What is required:
Please write out all of the data below exactly, without including the pictures.

===== Data listing =====

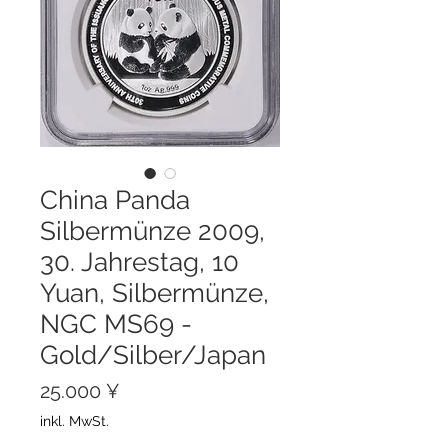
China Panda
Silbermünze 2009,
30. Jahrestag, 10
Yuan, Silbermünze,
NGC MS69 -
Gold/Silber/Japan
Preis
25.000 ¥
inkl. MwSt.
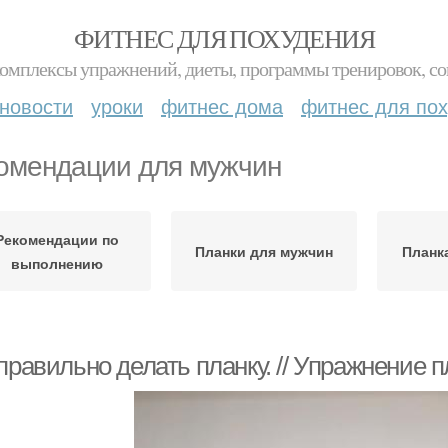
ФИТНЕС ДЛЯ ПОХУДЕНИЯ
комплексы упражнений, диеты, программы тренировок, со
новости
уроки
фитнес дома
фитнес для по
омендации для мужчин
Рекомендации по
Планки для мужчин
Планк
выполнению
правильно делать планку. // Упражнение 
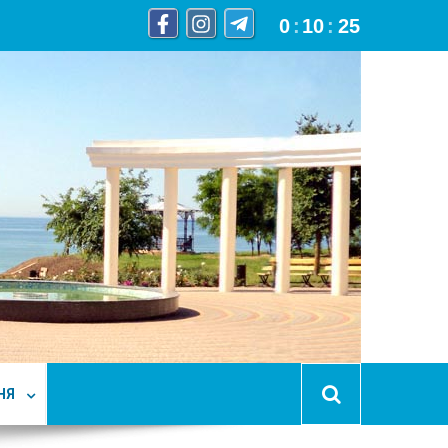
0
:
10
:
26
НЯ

=====

Solution:
China Panda
Silbermünze 2009,
30. Jahrestag, 10
Yuan, Silbermünze,
NGC MS69 -
Gold/Silber/Japan
Preis
25.000 ¥
inkl. MwSt.
ФИТНЕС ДЛЯ ПОХУДЕНИЯ
комплексы упражнений, диеты, программы тренировок, со
новости
уроки
фитнес дома
фитнес для по
омендации для мужчин
Рекомендации по
Планки для мужчин
Планк
выполнению
правильно делать планку. // Упражнение 
0
:
10
:
26
НЯ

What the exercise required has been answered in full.